Top of EXCERPTED RECORDS

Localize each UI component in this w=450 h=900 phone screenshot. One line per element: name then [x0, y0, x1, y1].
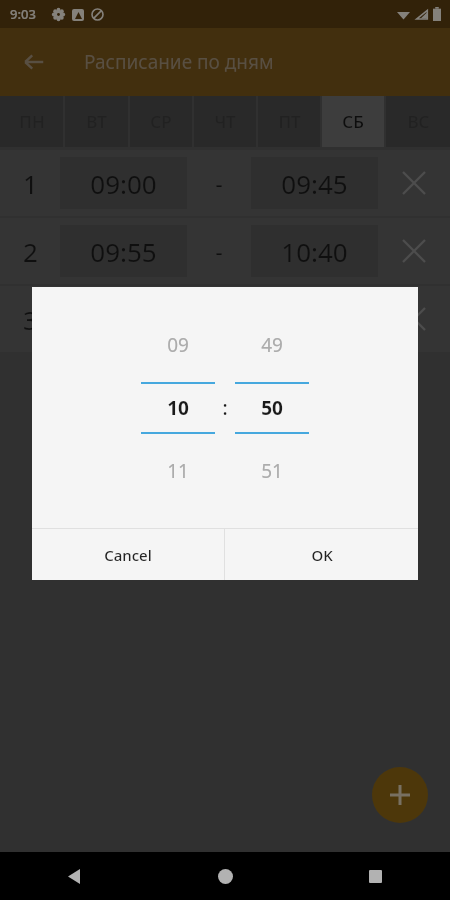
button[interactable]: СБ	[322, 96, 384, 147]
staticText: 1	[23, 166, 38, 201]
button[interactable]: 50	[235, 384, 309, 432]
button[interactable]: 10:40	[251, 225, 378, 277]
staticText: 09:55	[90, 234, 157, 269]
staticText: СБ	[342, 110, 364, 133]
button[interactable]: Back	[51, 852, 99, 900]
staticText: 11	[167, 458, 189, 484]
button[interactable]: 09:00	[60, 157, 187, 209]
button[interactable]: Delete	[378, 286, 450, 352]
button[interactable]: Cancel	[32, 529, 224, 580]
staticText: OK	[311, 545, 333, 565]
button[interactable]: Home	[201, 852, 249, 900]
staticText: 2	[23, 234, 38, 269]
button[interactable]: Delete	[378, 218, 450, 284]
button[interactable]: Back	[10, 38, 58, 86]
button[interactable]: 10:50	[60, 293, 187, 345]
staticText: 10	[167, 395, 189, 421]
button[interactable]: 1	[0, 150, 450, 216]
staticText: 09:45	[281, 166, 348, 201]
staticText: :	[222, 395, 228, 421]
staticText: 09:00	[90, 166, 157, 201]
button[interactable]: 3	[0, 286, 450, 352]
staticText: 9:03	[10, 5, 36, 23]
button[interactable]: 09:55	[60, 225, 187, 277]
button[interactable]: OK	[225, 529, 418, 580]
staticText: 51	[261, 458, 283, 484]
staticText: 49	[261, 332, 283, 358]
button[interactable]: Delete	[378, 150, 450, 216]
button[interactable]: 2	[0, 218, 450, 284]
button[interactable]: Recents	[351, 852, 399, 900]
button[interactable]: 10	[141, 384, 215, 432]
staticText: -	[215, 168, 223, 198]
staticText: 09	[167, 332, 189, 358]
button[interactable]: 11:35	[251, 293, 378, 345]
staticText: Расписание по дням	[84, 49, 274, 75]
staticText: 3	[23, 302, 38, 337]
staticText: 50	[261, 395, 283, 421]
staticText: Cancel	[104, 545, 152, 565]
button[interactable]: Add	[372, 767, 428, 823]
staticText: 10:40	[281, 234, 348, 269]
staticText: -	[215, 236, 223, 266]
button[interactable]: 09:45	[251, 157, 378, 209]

Bottom of EXCERPTED RECORDS

- TASK OBJECTIVE:
Once the pictures are set aside, repeat the data above exactly.

- ANSWER:
Localize each UI component in this w=450 h=900 phone screenshot. One line per element: name then [x0, y0, x1, y1].
button[interactable]: СБ	[322, 96, 384, 147]
staticText: 1	[23, 166, 38, 201]
button[interactable]: 50	[235, 384, 309, 432]
button[interactable]: 10:40	[251, 225, 378, 277]
staticText: 09:55	[90, 234, 157, 269]
staticText: СБ	[342, 110, 364, 133]
button[interactable]: Back	[51, 852, 99, 900]
staticText: 11	[167, 458, 189, 484]
button[interactable]: 09:00	[60, 157, 187, 209]
button[interactable]: Delete	[378, 286, 450, 352]
button[interactable]: Cancel	[32, 529, 224, 580]
staticText: OK	[311, 545, 333, 565]
button[interactable]: Home	[201, 852, 249, 900]
staticText: 2	[23, 234, 38, 269]
button[interactable]: Delete	[378, 218, 450, 284]
button[interactable]: Back	[10, 38, 58, 86]
button[interactable]: 10:50	[60, 293, 187, 345]
staticText: 10	[167, 395, 189, 421]
button[interactable]: 1	[0, 150, 450, 216]
staticText: 09:45	[281, 166, 348, 201]
staticText: :	[222, 395, 228, 421]
staticText: 09:00	[90, 166, 157, 201]
button[interactable]: 3	[0, 286, 450, 352]
staticText: 9:03	[10, 5, 36, 23]
button[interactable]: 09:55	[60, 225, 187, 277]
button[interactable]: OK	[225, 529, 418, 580]
staticText: 51	[261, 458, 283, 484]
staticText: 49	[261, 332, 283, 358]
button[interactable]: Delete	[378, 150, 450, 216]
button[interactable]: 2	[0, 218, 450, 284]
button[interactable]: Recents	[351, 852, 399, 900]
button[interactable]: 10	[141, 384, 215, 432]
staticText: -	[215, 168, 223, 198]
staticText: 09	[167, 332, 189, 358]
button[interactable]: 11:35	[251, 293, 378, 345]
staticText: Расписание по дням	[84, 49, 274, 75]
staticText: 3	[23, 302, 38, 337]
staticText: 50	[261, 395, 283, 421]
staticText: Cancel	[104, 545, 152, 565]
button[interactable]: Add	[372, 767, 428, 823]
staticText: 10:40	[281, 234, 348, 269]
staticText: -	[215, 236, 223, 266]
button[interactable]: 09:45	[251, 157, 378, 209]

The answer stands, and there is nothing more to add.